------ Records supplied ------

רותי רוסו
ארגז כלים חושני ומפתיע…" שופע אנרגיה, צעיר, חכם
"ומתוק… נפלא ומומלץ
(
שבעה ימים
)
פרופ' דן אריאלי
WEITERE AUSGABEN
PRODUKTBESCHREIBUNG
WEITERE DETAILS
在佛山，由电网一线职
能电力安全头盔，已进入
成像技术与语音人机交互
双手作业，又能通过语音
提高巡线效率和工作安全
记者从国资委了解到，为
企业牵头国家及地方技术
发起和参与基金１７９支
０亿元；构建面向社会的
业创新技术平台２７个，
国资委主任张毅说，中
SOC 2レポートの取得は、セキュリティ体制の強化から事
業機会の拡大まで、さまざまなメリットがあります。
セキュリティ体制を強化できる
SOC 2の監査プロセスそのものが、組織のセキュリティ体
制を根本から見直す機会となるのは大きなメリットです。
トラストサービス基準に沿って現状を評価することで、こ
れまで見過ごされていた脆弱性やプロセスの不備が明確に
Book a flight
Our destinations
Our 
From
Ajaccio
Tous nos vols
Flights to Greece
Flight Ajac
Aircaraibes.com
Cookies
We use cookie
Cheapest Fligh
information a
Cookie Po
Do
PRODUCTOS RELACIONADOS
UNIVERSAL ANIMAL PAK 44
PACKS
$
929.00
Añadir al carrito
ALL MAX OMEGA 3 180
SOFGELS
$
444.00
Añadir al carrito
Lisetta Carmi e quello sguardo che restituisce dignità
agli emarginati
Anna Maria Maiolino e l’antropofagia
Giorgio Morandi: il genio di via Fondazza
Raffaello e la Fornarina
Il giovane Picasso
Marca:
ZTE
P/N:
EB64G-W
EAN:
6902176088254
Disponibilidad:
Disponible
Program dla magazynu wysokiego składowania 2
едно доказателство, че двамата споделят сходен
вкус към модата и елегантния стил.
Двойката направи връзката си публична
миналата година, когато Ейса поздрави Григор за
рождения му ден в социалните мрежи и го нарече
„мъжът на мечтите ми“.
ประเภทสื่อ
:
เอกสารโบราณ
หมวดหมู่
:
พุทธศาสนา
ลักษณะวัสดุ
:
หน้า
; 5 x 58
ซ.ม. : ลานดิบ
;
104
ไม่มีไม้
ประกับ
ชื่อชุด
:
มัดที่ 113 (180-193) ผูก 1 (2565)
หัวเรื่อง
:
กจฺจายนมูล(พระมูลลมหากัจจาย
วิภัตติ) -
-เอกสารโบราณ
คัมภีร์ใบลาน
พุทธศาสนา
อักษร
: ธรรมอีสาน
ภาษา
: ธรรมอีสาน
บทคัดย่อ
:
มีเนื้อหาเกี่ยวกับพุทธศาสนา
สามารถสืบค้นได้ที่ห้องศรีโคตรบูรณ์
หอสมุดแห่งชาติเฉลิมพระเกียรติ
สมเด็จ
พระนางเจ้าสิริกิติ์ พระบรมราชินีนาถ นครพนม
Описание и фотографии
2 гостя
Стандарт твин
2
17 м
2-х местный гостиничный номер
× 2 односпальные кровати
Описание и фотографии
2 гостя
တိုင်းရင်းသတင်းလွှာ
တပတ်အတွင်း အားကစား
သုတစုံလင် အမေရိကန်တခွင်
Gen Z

------

The entries above hold a line with "PRODUKTBESCHREIBUNG" and a later line with "SOC 2の監査プロセスそのものが、組織のセキュリティ体". Write out exactly those lines and all lines between, nothing more.

Expected answer |
PRODUKTBESCHREIBUNG
WEITERE DETAILS
在佛山，由电网一线职
能电力安全头盔，已进入
成像技术与语音人机交互
双手作业，又能通过语音
提高巡线效率和工作安全
记者从国资委了解到，为
企业牵头国家及地方技术
发起和参与基金１７９支
０亿元；构建面向社会的
业创新技术平台２７个，
国资委主任张毅说，中
SOC 2レポートの取得は、セキュリティ体制の強化から事
業機会の拡大まで、さまざまなメリットがあります。
セキュリティ体制を強化できる
SOC 2の監査プロセスそのものが、組織のセキュリティ体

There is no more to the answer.